May 06, 2013
During the early days of the helicopter, engineers began dreaming of a new age of regional and commuter air transport.
They imagined inner-city heliports where large 30-50-seat helicopters or even hybrids such as the rotor tip-jet-powered Fairey Rotodyne could take passengers from the middle of London or Paris to other major cities faster than even the speediest rail service. At a time when fuel prices were low and cities were enjoying major investment, the idea of helicopters operating in and out of city heliports seemed feasible.
Unfortunately, not everyone agreed; some of the new emerging designs, the impressive Rotodyne included, turned out to be extremely noisy even from a long distance; it was this factor alone that made airlines think twice about the idea. Today, city heliports do operate, but only for those few rich enough to be able to afford them.

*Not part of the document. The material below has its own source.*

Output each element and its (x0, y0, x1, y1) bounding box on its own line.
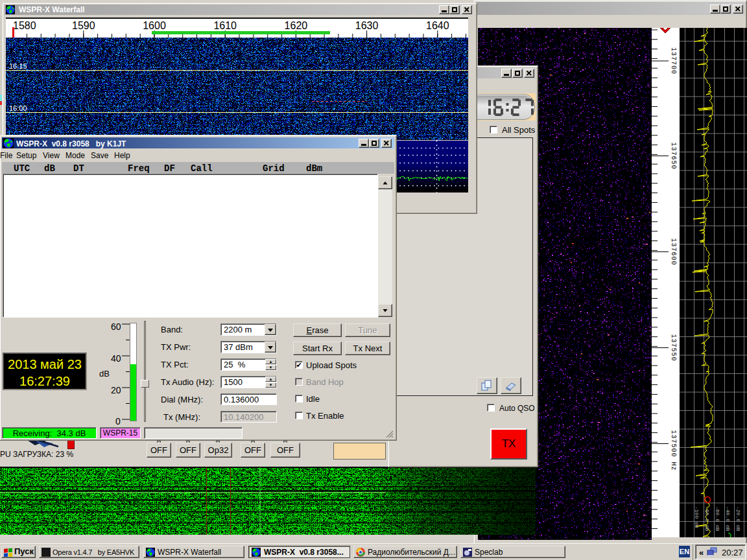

But now the idea of using helicopters to service commuter and regional routes is beginning to re-emerge, at least in Europe and in the U.S. Factors that forced engineers to abandon the idea of rotary-wing city-center passenger services are now affecting the large airports that serve major cities. While air traffic continues to grow, concerns about noise and environmental impacts have kept airport infrastructure from growing in line with demand, resulting in airport congestion.

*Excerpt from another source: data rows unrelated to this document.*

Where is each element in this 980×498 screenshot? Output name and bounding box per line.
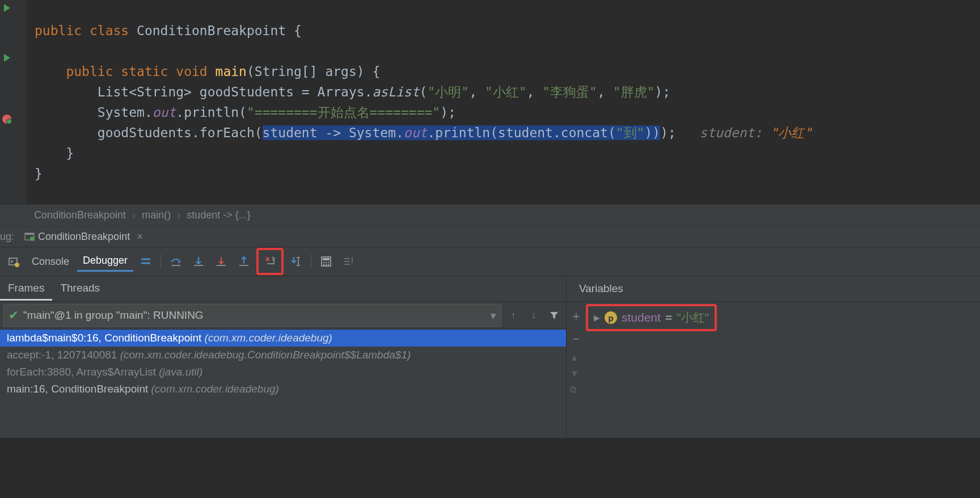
keyword: class (90, 23, 129, 38)
thread-selector-value: "main"@1 in group "main": RUNNING (23, 309, 204, 322)
op: = (294, 85, 318, 99)
keyword: public (35, 23, 82, 38)
thread-selector[interactable]: ✔ "main"@1 in group "main": RUNNING ▾ (3, 304, 501, 327)
debug-toolwindow: ug: ConditionBreakpoint × Console Debugg… (0, 226, 980, 438)
svg-point-24 (326, 264, 327, 265)
thread-selector-row: ✔ "main"@1 in group "main": RUNNING ▾ ↑ … (0, 302, 566, 330)
debug-subtabs: Frames Threads Variables (0, 276, 980, 302)
keyword: static (121, 64, 168, 79)
add-watch-icon[interactable]: ＋ (570, 307, 582, 324)
breadcrumb-item[interactable]: main() (142, 209, 171, 221)
filter-icon[interactable] (546, 307, 563, 324)
force-step-into-icon[interactable] (211, 251, 231, 272)
method-name: main (216, 64, 247, 79)
params: (String[] args) { (247, 64, 380, 79)
console-tab[interactable]: Console (26, 252, 75, 271)
expand-icon[interactable]: ▸ (594, 311, 600, 324)
drop-frame-icon[interactable] (260, 251, 280, 272)
comma: , (469, 85, 485, 99)
run-method-icon[interactable] (1, 52, 12, 64)
code-editor[interactable]: public class ConditionBreakpoint { publi… (0, 0, 980, 204)
dot: . (365, 85, 373, 99)
frame-location: lambda$main$0:16, ConditionBreakpoint (7, 332, 201, 344)
paren: ); (440, 105, 456, 120)
frame-location: forEach:3880, Arrays$ArrayList (7, 366, 156, 378)
paren: ); (660, 125, 676, 140)
move-up-icon[interactable]: ▲ (570, 353, 582, 363)
run-class-icon[interactable] (1, 2, 12, 14)
stack-frame[interactable]: forEach:3880, Arrays$ArrayList (java.uti… (0, 364, 566, 381)
run-config-tab[interactable]: ConditionBreakpoint × (20, 229, 147, 245)
debugger-tab[interactable]: Debugger (77, 251, 133, 272)
step-into-icon[interactable] (188, 251, 209, 272)
breadcrumb-item[interactable]: student -> {...} (187, 209, 251, 221)
variable-name: student (622, 311, 661, 324)
remove-watch-icon[interactable]: － (570, 330, 582, 347)
stack-frame[interactable]: lambda$main$0:16, ConditionBreakpoint (c… (0, 330, 566, 347)
copy-icon[interactable]: ⧉ (570, 385, 582, 395)
dot: . (192, 125, 200, 140)
editor-gutter (0, 0, 27, 204)
frame-package: (java.util) (159, 366, 202, 378)
run-to-cursor-icon[interactable] (286, 251, 306, 272)
stack-frame[interactable]: main:16, ConditionBreakpoint (com.xm.cod… (0, 381, 566, 398)
paren: ( (239, 105, 247, 120)
step-out-icon[interactable] (234, 251, 254, 272)
string: "李狗蛋" (542, 85, 597, 99)
highlight-drop-frame (256, 248, 284, 275)
paren: ( (420, 85, 428, 99)
keyword: void (176, 64, 207, 79)
move-down-icon[interactable]: ▼ (570, 369, 582, 379)
frame-package: (com.xm.coder.ideadebug) (151, 383, 279, 395)
paren: ); (654, 85, 670, 99)
inlay-hint-label: student: (699, 125, 762, 140)
method-call: forEach (200, 125, 255, 140)
var: goodStudents (98, 125, 192, 140)
svg-rect-1 (25, 233, 34, 235)
variable-value: "小红" (677, 310, 709, 326)
brace: } (35, 166, 43, 181)
paren: )) (644, 125, 660, 140)
variable-row[interactable]: ▸ p student = "小红" (589, 307, 713, 328)
field: out (404, 125, 428, 140)
svg-point-4 (15, 263, 19, 267)
svg-point-21 (326, 262, 327, 263)
svg-rect-19 (323, 258, 330, 260)
svg-point-22 (328, 262, 329, 263)
toolwindow-label: ug: (0, 231, 20, 243)
type: List<String> (98, 85, 192, 99)
method-call: asList (372, 85, 419, 99)
next-frame-icon[interactable]: ↓ (525, 307, 542, 324)
brace: } (66, 146, 74, 161)
output-toggle-icon[interactable] (3, 251, 24, 272)
breadcrumb-item[interactable]: ConditionBreakpoint (34, 209, 126, 221)
breakpoint-icon[interactable] (1, 113, 12, 125)
string: "小红" (485, 85, 527, 99)
variables-panel: ＋ － ▲ ▼ ⧉ ▸ p student = "小红" (567, 302, 980, 438)
frame-package: (com.xm.coder.ideadebug) (205, 332, 332, 344)
chevron-right-icon: › (132, 209, 136, 221)
code-content[interactable]: public class ConditionBreakpoint { publi… (27, 0, 812, 204)
frame-location: main:16, ConditionBreakpoint (7, 383, 148, 395)
application-icon (24, 231, 35, 242)
svg-point-2 (30, 237, 35, 241)
frames-list[interactable]: lambda$main$0:16, ConditionBreakpoint (c… (0, 330, 566, 398)
breadcrumb[interactable]: ConditionBreakpoint › main() › student -… (0, 204, 980, 226)
highlight-variable: ▸ p student = "小红" (586, 304, 717, 331)
previous-frame-icon[interactable]: ↑ (505, 307, 522, 324)
thread-dump-icon[interactable] (136, 251, 156, 272)
threads-tab[interactable]: Threads (52, 277, 108, 301)
debug-session-tabs: ug: ConditionBreakpoint × (0, 226, 980, 247)
comma: , (527, 85, 543, 99)
stack-frame[interactable]: accept:-1, 1207140081 (com.xm.coder.idea… (0, 347, 566, 364)
close-tab-icon[interactable]: × (137, 231, 143, 243)
frames-panel: ✔ "main"@1 in group "main": RUNNING ▾ ↑ … (0, 302, 567, 438)
step-over-icon[interactable] (166, 251, 186, 272)
frames-tab[interactable]: Frames (0, 277, 52, 301)
field: out (153, 105, 176, 120)
dot: . (145, 105, 153, 120)
evaluate-expression-icon[interactable] (316, 251, 336, 272)
svg-point-20 (323, 262, 324, 263)
chevron-right-icon: › (177, 209, 180, 221)
string: "胖虎" (613, 85, 655, 99)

In the back rooms of AgustaWestland and Eurocopter, engineers are now thinking about how the helicopter could help solve or alleviate airport congestion. “If you want to build a runway and you are not in the planning phase today, you will probably not have it until the late 2020s,” says Lutz Bertling, CEO of Eurocopter.
“While it appears to be a mainly European issue, it is not that much different in the U.S. and Canada. Of course in some areas it is easy to create additional capacity, but in others it is more crowded—take the [U.S.] East Coast for example,” he adds.
Bertling and others believe that the major factor now is the constrainednumber of slots at major airports. Currently, each takeoff and landing—whether it is a 19-seat Beechcraft 1900, a 180-seat Airbus A320 or a Boeing 777—requires a runway slot. Bertling argues that it makes more sense to take smaller fixed-wing aircraft out of the equation and free up the slots to make room for larger aircraft.